▶ What needs to be done
From the listing below, retype exactly the line holding "WhatsApp (129, 850)", the line holding "REPLY (293, 850)", and the lines between them; skip everything else.

Start of Records for processing

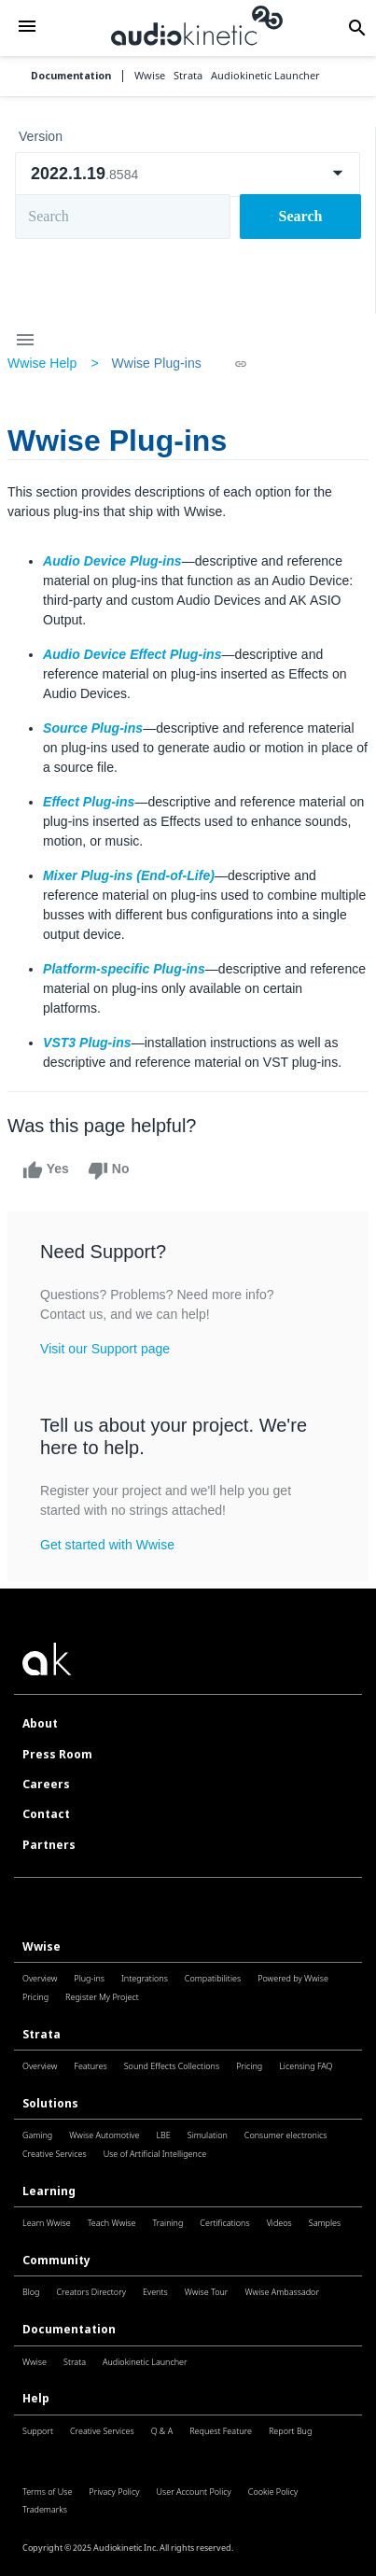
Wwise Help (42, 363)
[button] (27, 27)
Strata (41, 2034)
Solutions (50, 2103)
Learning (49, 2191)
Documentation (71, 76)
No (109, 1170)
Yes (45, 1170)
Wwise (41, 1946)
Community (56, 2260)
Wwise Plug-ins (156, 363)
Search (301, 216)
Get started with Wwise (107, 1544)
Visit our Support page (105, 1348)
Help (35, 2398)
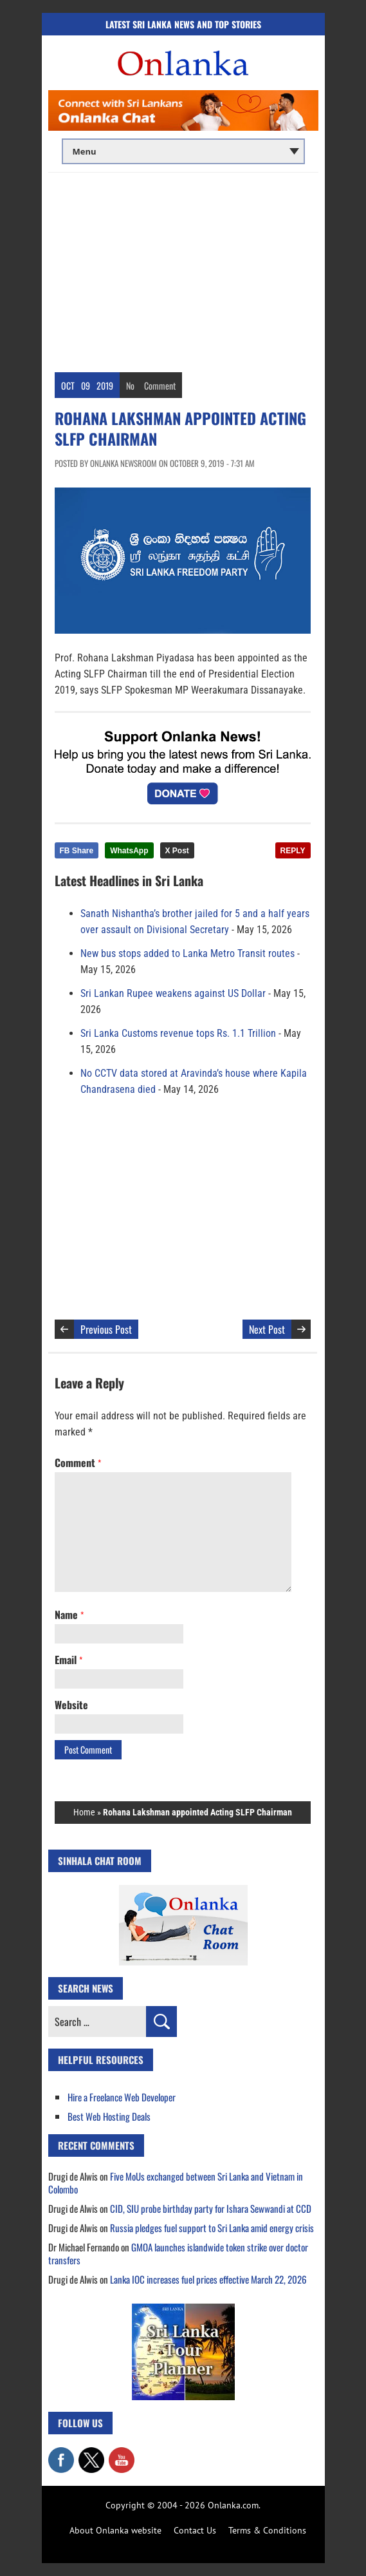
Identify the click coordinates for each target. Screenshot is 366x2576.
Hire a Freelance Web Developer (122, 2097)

End of Records for processing
Start of Records for processing

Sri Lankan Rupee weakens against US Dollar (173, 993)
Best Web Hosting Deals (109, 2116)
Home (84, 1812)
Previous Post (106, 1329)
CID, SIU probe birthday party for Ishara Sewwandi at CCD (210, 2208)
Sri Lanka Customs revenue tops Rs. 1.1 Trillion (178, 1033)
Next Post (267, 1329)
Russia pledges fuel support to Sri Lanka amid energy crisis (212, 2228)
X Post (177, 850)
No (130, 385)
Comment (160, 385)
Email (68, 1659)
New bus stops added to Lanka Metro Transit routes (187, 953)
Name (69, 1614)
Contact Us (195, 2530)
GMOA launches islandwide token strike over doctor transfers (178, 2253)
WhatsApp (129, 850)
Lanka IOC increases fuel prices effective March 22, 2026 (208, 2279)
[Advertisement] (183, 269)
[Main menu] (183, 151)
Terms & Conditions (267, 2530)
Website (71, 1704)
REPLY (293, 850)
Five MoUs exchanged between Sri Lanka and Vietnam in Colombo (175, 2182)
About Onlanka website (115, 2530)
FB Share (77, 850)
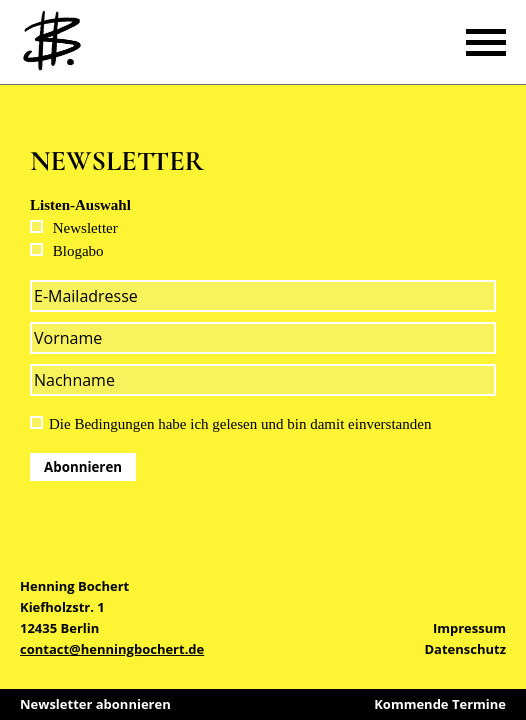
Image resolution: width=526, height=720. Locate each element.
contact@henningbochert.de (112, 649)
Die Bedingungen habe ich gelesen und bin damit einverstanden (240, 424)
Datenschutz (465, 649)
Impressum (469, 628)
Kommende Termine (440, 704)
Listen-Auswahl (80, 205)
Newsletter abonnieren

End of Records for processing
Start of Records for processing

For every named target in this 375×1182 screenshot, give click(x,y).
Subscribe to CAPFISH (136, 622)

End of Records for processing

▶ Result of the task
WhatsApp (129, 850)
Lanka IOC increases fuel prices effective March 22, 2026 (208, 2279)
[Advertisement] (183, 269)
[Main menu] (183, 151)
Terms & Conditions (267, 2530)
Website (71, 1704)
REPLY (293, 850)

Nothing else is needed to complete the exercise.